Analysts to Watch for Ending Stocks in USDA January Reports

January 9, 2017 03:24 PM
USDA Grain Unloader

Analysts don’t expect major adjustments by USDA in the January crop production report, but they will be paying very close attention to its estimates on Thursday.

USDA will release four reports: Crop Production Annual Summary, World Agricultural Supply and Demand Estimates, Quarterly Grain Stocks and Winter Wheat Seedings.

Forecasts leaning bearish

“Ultimately we expect growing balance sheets for corn and soybeans as a combination of reduced feed, lower corn exports, and rising soybean yields contribute to expanded ending stocks,” says Mike North, president of Commodity Risk Management Group in Platteville, Wis. “We expect little changes to wheat.”

DuWayne Bosse, of Bolt Marketing in Britton, S.D., holds a similar view.

“Generally, I’m looking for a bearish report for all grains, but I don’t think the market will be shocked … It is widely known that we have large supplies of corn, soybeans, and wheat,” notes Bosse. 

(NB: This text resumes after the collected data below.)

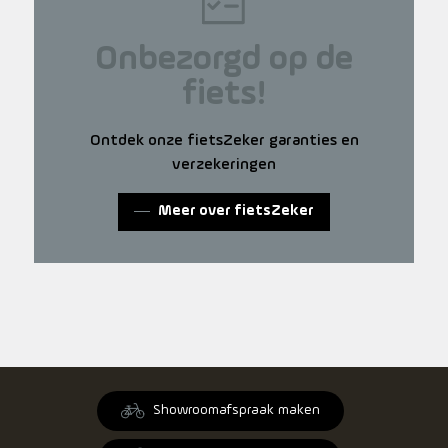
Onbezorgd op de
fiets!
Ontdek onze fietsZeker garanties en
verzekeringen
Meer over fietsZeker
Showroomafspraak maken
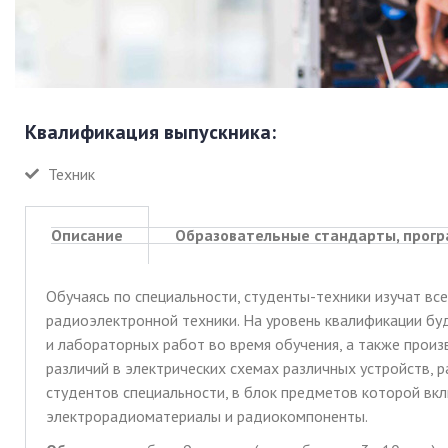
Квалификация выпускника:
Техник
Описание
Образовательные стандарты, прог
Обучаясь по специальности, студенты-техники изучат вс
радиоэлектронной техники. На уровень квалификации бу
и лабораторных работ во время обучения, а также прои
различий в электрических схемах различных устройств, 
студентов специальности, в блок предметов которой вкл
электрорадиоматериалы и радиокомпоненты.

Here are analysts’ estimates for the WASDE report, according to a Reuters’ survey:


Production: 15.196 billion bushels

Yield: 175.1 bu. per acre

Ending stocks: 2.385 billion bushels


Production: 4.374 billion bushels

Yield: 52.7 bu. per acre

Ending stocks: 468 million bushels


Ending stocks:  1.148 billion bushels

For its part, INTL FCStone, of Kansas City, Mo., puts corn ending estimates at 2.494 billion bushels, "due to some demand concerns if South America benefits from favorable weather," says Arlan Suderman, the firm's chief commodities economist.

The trade will also be closely watching  numbers in the USDA's Quarterly Grains report.

“Feed usage will be the watch point in corn,” says North. “A mild first quarter will likely lead to reduced usage as strong pasture conditions allowed for the ongoing trend of longer backgrounding periods to continue.”

Analysts are also gauging how the market could react to Thursday’s reports.

“I expect corn and wheat to hold up much better than beans potentially. If bean yields or carryout increases and weather forecast for South America is non-threatening, beans could get hit hard,” points out analyst Chip Nellinger, of Blue Reef Agri-Marketing, in Morton, Ill.

So what should farmers do?

“Farmers need to manage risk before this report,” advises Bosse.  “Soybean prices are profitable and about $1.00 higher than they were at this time last year.  That profit should be protected even if they 'think' markets are going higher.”